L'app della settimana: il nuovo Foursquare 8

Ho sperimentato il nuovo Foursquare, che perde i checkin ma guadagna un motore per i suggerimenti intelligente. Vale la pena usarlo?

Recensione del nuovo Foursquare

Foursquare 8 è arrivato da qualche giorno sul Google Play Store, e ha cambiato parecchio del suo “approccio alla vita”. Non ci sono più i checkin, per prima cosa, poi le recensioni, i commenti e le amicizie sono diventati più importanti. Lo potremmo quasi definire un motore di ricerca social per il vostro prossimo locale trendy - o per quella deliziosa, semisconosciuta “trattoria della nonna” che ha sempre eluso la vostra attenzione, pur passandoci davanti ogni mattina.

Foursquare non vi consiglia cose a caso. Dovete spiegargli pian piano cosa vi piace, e lui saprà suggerirvi dove andare a parare. Se siete in una città sconosciuta oppure davvero davvero in ritardo e non avete voglia di nulla di particolare, allora vi dovete fidare di questa app. Vi leggerà in testa e vi consiglierà il posto giusto.

Niente più checkin


Inutile da dire, il gioco social dei checkin è defunto, messo in ombra dagli automatismi e dall’ossessione generale per i Like di Facebook.

Ma non importa: Foursquare è sempre stato più utile per i commenti, a mio parere. Ricordo di averlo già usato così un paio d’anni fa - una volta, a Berlino, non ero certo di un ristorante, e Foursquare ha sollevato i miei timori e mi ha permesso di godermi una fantastica cena etnica “fusion” a pochi euro.

Per questa ragione non mi preoccupo molto dell’utilità di Foursquare. I checkin ora vivono nella sua app secondaria, Swarm, e nell’app principare restano solo le raccomandazioni. Che è quello che mi è sempre piaciuto di Foursquare.

Foursquare continua a seguire dove andate, grazie a un software chiamato Pilgrim, che ci individua anche quando non siamo sull’app o senza GPS.

Come funziona


Una volta avviato il nuovo Foursquare, l’utente si trova davanti un’interfaccia disposta a “nastri” orizzontali. In cima c’è il menù principale con l’icona “F” per suggerire all’app qualche nuovo gusto e accanto quella per lasciare un commento o recensione.

Suggerire i propri gusti è diventato il vero cuore pulsante di Foursquare. I gusti sono rappresentati come tag, e sono stranamente dettagliati e particolari: robe come ostriche, muffin, branzino o cioccolata. Esempi di cibi da gourmet o semplici pasti - ma quasi sempre alimenti specifici. In questo Foursquare ha assolutamente ragione. Quando abbiamo fame non cerchiamo del “cibo”, cerchiamo quello che ci soddisfa di più, o un tipo di locale specifico (per una festa di laurea, per esempio).

Subito sotto al menù principale troviamo la mappa della zona e il box della ricerca. Un altro “nastro” elenca una serie di macrocategorie rilevanti ai nostri gusti: cibi, caffè, vita notturna, ecc. Sotto ci sono altre due sezioni, abbellite da foto tratte dalle recensioni: posti “ottimi” nelle vicinanze, o anche posti che rispondono ai nostri gusti.

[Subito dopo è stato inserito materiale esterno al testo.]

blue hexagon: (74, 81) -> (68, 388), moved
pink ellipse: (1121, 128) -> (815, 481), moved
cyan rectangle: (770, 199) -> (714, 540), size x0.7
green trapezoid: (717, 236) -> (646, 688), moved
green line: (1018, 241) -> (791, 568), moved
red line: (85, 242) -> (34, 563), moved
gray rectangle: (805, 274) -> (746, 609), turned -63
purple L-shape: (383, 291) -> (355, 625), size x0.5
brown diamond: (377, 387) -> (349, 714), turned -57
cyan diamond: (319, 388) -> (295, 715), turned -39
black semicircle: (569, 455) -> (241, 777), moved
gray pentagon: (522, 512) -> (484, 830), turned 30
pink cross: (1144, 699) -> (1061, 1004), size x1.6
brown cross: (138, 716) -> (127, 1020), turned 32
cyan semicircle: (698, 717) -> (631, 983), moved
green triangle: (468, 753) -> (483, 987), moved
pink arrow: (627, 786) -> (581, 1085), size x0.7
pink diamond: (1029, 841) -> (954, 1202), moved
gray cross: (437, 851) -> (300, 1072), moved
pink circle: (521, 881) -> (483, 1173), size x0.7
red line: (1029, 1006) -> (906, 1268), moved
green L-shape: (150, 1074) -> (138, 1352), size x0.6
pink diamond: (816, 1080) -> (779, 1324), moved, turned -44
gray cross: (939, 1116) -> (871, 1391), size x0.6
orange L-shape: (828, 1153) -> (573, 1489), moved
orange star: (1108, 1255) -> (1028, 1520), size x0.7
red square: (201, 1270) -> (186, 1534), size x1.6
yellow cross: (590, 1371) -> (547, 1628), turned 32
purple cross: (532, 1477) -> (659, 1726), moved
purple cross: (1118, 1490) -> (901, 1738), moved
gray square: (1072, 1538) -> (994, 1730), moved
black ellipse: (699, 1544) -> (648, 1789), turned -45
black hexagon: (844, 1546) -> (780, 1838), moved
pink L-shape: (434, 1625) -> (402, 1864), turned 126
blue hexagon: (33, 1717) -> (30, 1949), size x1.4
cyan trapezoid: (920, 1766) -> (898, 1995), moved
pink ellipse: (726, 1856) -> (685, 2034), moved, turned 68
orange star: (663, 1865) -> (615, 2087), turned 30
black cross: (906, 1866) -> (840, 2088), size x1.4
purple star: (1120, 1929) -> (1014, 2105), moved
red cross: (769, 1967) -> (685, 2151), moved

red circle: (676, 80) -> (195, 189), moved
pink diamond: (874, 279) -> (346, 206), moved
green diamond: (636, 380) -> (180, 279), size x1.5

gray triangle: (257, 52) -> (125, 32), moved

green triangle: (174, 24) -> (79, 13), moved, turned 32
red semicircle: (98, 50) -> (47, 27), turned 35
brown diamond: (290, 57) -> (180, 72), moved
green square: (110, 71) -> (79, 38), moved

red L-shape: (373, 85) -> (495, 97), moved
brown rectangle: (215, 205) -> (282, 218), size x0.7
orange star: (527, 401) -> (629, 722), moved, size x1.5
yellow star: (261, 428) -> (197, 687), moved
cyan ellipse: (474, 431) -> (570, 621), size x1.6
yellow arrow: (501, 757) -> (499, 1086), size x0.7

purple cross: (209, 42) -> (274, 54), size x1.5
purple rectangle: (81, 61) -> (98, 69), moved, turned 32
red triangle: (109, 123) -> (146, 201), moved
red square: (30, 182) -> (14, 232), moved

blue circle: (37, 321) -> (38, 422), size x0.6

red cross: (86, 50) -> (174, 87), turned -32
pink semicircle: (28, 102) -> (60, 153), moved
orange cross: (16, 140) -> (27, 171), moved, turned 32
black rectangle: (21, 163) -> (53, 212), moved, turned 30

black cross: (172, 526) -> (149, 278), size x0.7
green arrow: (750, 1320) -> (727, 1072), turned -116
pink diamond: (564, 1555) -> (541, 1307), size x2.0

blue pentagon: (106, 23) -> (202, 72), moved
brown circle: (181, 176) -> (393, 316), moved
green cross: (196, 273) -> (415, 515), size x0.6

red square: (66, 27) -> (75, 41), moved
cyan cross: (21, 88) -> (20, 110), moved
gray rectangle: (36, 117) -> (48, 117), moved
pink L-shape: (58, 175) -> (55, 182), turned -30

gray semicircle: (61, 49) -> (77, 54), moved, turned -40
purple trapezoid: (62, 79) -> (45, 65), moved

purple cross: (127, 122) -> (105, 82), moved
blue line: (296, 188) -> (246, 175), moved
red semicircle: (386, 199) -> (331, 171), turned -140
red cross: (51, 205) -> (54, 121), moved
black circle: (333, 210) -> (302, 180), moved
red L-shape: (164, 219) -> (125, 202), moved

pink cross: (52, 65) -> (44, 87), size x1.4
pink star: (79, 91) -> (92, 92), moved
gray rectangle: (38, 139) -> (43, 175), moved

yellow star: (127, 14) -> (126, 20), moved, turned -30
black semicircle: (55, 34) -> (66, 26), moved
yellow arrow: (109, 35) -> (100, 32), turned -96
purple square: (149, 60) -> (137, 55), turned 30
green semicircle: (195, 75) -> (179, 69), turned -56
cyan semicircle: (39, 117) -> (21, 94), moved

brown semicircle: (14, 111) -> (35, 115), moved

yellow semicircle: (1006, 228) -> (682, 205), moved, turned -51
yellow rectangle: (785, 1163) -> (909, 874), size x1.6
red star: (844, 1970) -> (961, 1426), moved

All’inizio, insomma, Foursquare è piuttosto generico, ma sin da subito ci chiede di entrare nel dettaglio di quello che ci piace mangiare. Tanto dettagliato che - sempre se la vostra città è recensita nel dettaglio - pur stando nello stesso posto voi, un perfetto sconosciuto, la vostra ragazza e persino il vostro gemello dovreste avere un set di suggerimenti del tutto differenti.

In conclusione


Foursquare è cambiato, e la maniera di usarlo oggi è completamente diversa. Era un cambiamento necessario per la sopravvivenza dell’app, e l’utente sembra averci guadagnato.

L’elemento sociale è comunque sopravvissuto. I vostri suggerimenti, una volta compilati e pubblicati, diventano come degli “achievement”. Se fate dei commenti interessanti sui locali da aperitivo della zona e sono apprezzati, otterrete il titolo di “esperto di aperitivi”, per esempio. Ci sarebbe bisogno di una maniera simile a quella di Spotify per “followare” l’utente, tuttavia.

Purtroppo, se vivete in un posto dimenticato da Dio ho per voi una pessima notizia: è dimenticato anche da Foursquare. L’app vi sarà utile solo in una grande città, con una popolazione sufficientemente densa.